Her task is to persuade her psychiatrist to help her, and the doctor is deeply reluctant. The psychiatrist says, "She has so many talents and capacities." Then, we hear Amy's stark, terrible memories of being in isolated psychiatric care and we can only have deep and abiding sympathy for her wish to never repeat the experience. At the same time, we are being made aware of the matter of vulnerable people being put to death.

Throughout, our sort-of guide to the issues is Maureen Taylor, the former CBC reporter and widow of Dr. Donald Low, the Canadian infectious-disease expert who was vital in helping Toronto cope with the SARS crisis. Low made an impassioned plea for physician-assisted death before he died of brain cancer. Taylor then became the co-chair of an expert panel studying how the provinces cope with physician-assisted death following the Supreme Court of Canada ruling on the matter.

Taylor is an articulate, thoughtful voice in a program about the most vexing question of our time: Who deserves to die when they choose to die, assisted by physicians?

Also airing

Pompeii's People

(CBC, 8 p.m., on The Nature of Things) features David Suzuki saying "amazing!" many times.
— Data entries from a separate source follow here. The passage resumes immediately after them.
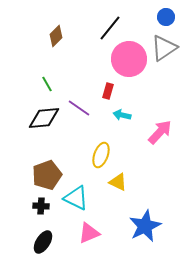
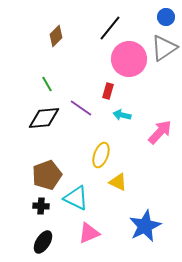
purple line: moved 2 px right
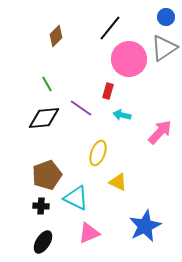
yellow ellipse: moved 3 px left, 2 px up
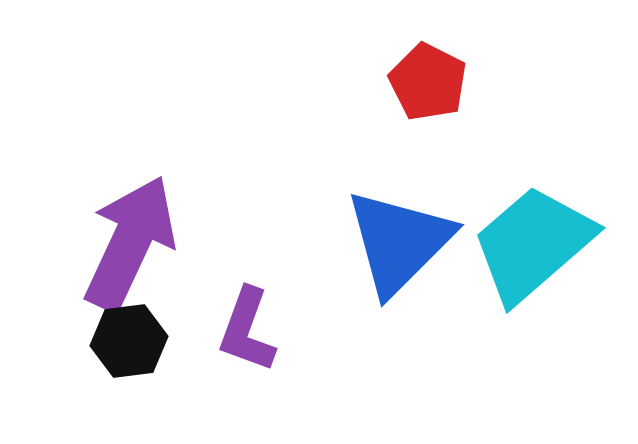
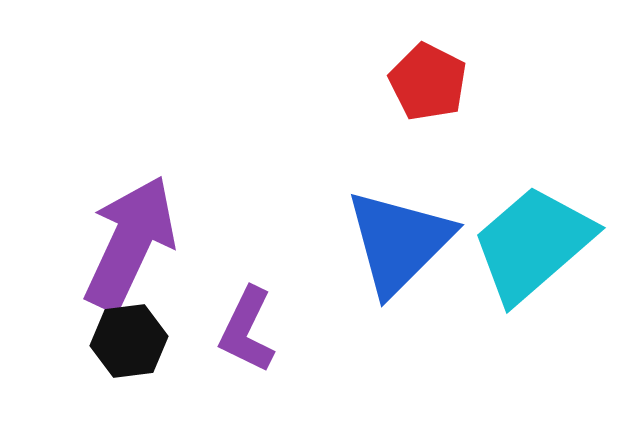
purple L-shape: rotated 6 degrees clockwise
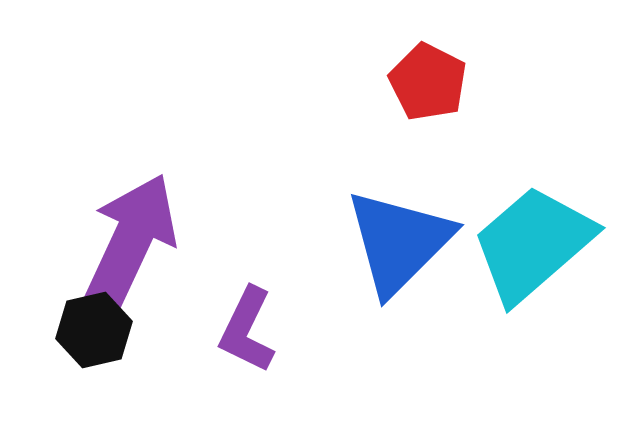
purple arrow: moved 1 px right, 2 px up
black hexagon: moved 35 px left, 11 px up; rotated 6 degrees counterclockwise
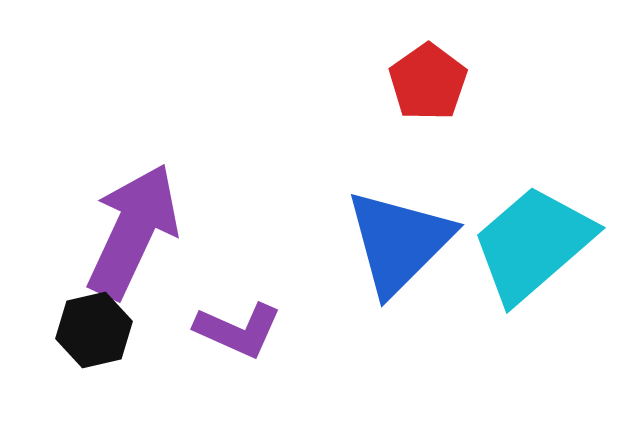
red pentagon: rotated 10 degrees clockwise
purple arrow: moved 2 px right, 10 px up
purple L-shape: moved 9 px left; rotated 92 degrees counterclockwise
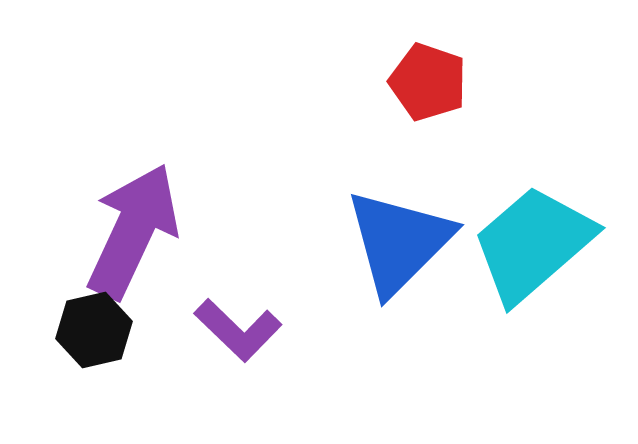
red pentagon: rotated 18 degrees counterclockwise
purple L-shape: rotated 20 degrees clockwise
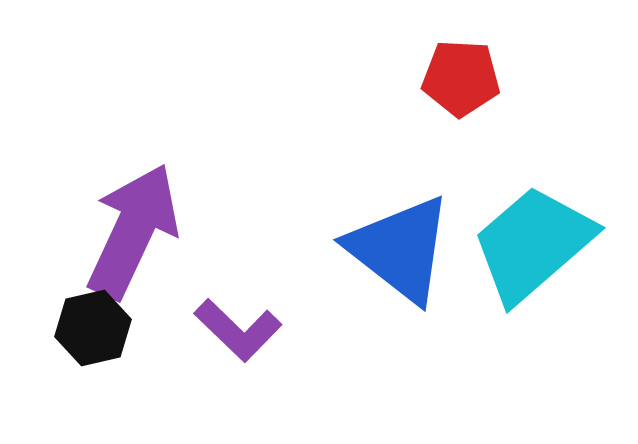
red pentagon: moved 33 px right, 4 px up; rotated 16 degrees counterclockwise
blue triangle: moved 1 px right, 7 px down; rotated 37 degrees counterclockwise
black hexagon: moved 1 px left, 2 px up
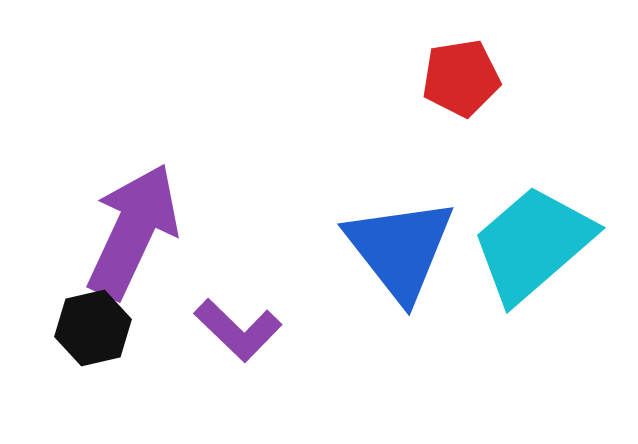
red pentagon: rotated 12 degrees counterclockwise
blue triangle: rotated 14 degrees clockwise
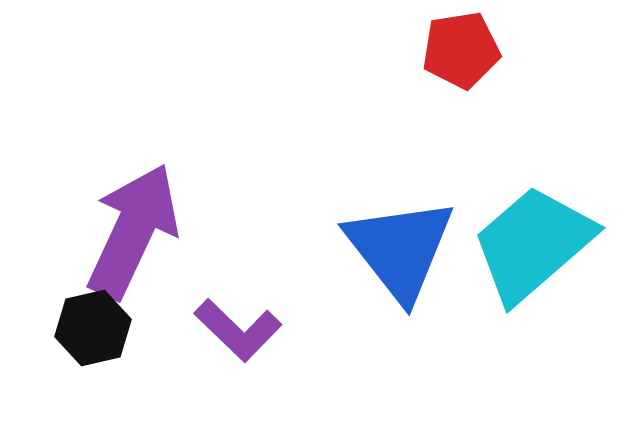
red pentagon: moved 28 px up
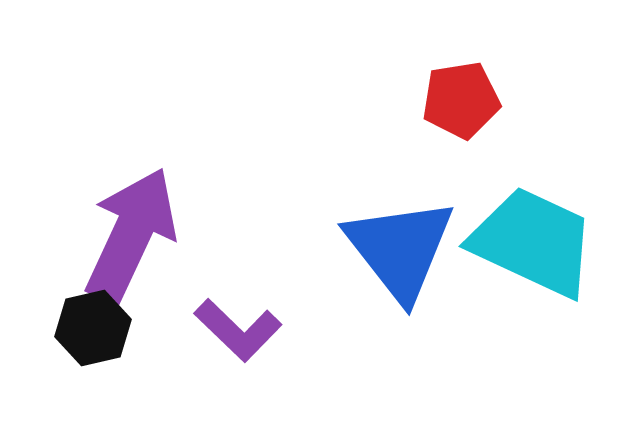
red pentagon: moved 50 px down
purple arrow: moved 2 px left, 4 px down
cyan trapezoid: moved 2 px up; rotated 66 degrees clockwise
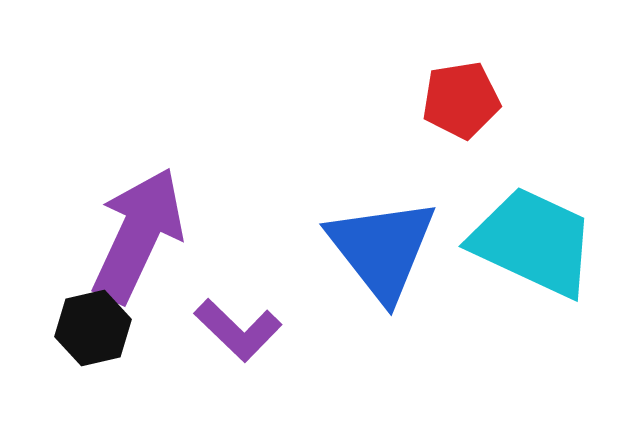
purple arrow: moved 7 px right
blue triangle: moved 18 px left
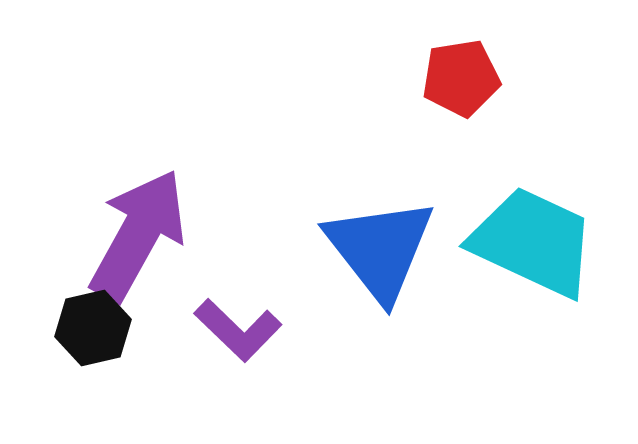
red pentagon: moved 22 px up
purple arrow: rotated 4 degrees clockwise
blue triangle: moved 2 px left
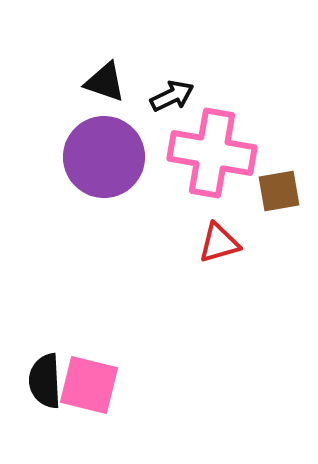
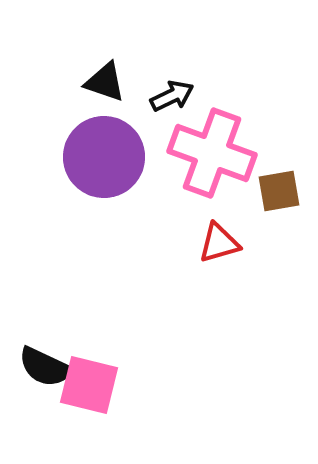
pink cross: rotated 10 degrees clockwise
black semicircle: moved 14 px up; rotated 62 degrees counterclockwise
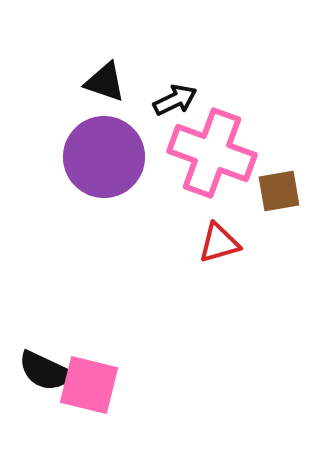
black arrow: moved 3 px right, 4 px down
black semicircle: moved 4 px down
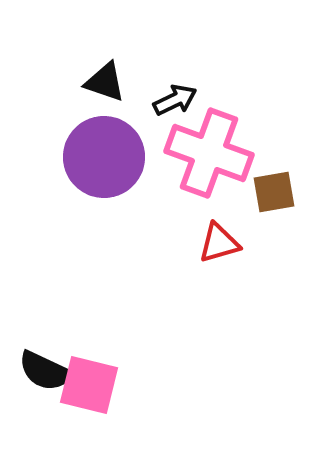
pink cross: moved 3 px left
brown square: moved 5 px left, 1 px down
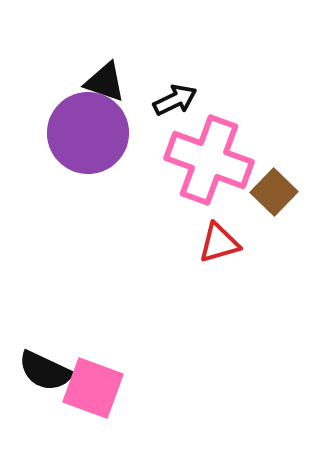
pink cross: moved 7 px down
purple circle: moved 16 px left, 24 px up
brown square: rotated 36 degrees counterclockwise
pink square: moved 4 px right, 3 px down; rotated 6 degrees clockwise
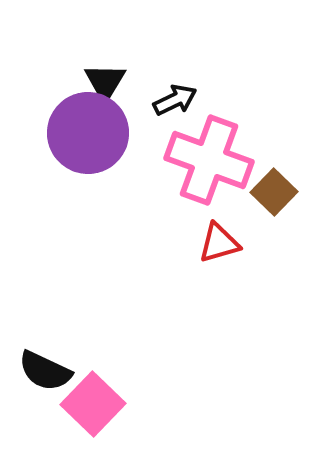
black triangle: rotated 42 degrees clockwise
pink square: moved 16 px down; rotated 24 degrees clockwise
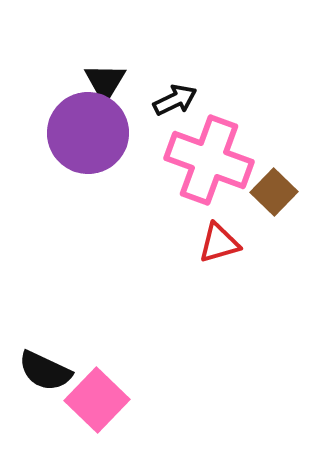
pink square: moved 4 px right, 4 px up
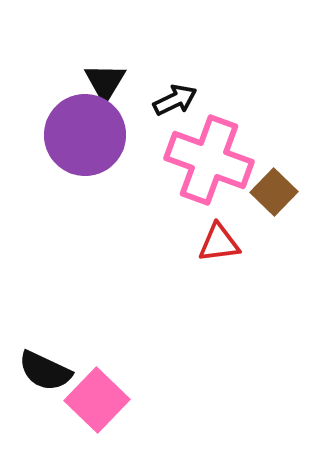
purple circle: moved 3 px left, 2 px down
red triangle: rotated 9 degrees clockwise
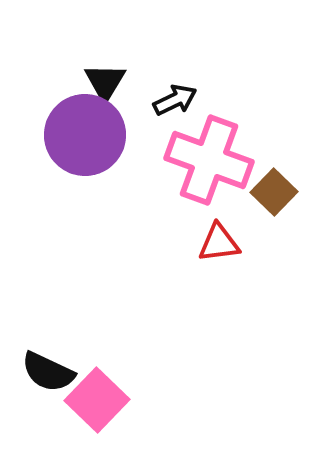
black semicircle: moved 3 px right, 1 px down
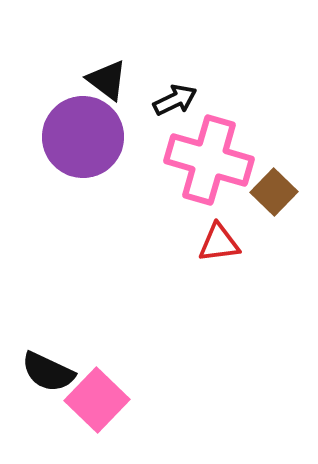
black triangle: moved 2 px right, 2 px up; rotated 24 degrees counterclockwise
purple circle: moved 2 px left, 2 px down
pink cross: rotated 4 degrees counterclockwise
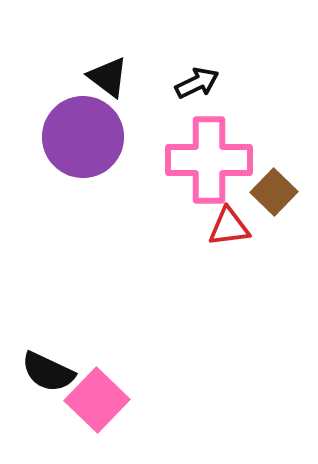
black triangle: moved 1 px right, 3 px up
black arrow: moved 22 px right, 17 px up
pink cross: rotated 16 degrees counterclockwise
red triangle: moved 10 px right, 16 px up
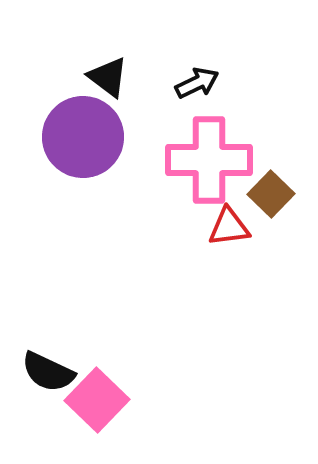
brown square: moved 3 px left, 2 px down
It is also one of the few Nature of Things programs to start with a warning about "mature content." The warning and the exclamations of "amazing!" are there because the program delves deep into the reality of life in Pompeii using the latest digital technology. The city of 12,000 people was covered in volcanic ash in 79 AD, leaving it frozen in time. But, we are informed, the amount of information that could be gleaned about life in the ancient Roman city was limited. Until now. So, "brick by brick and face by face," life in Pompeii is emerging in vivid detail. There was an elaborate traffic system of one-way streets. Fish sauce was a big industry and, as for the mature-subject warning, that's about the frescoes and "what people in Pompeii did for fun." Suzuki is informed, "The Romans had a different attitude to sex." He doesn't say "amazing!" but the program is that – a fascinating trip.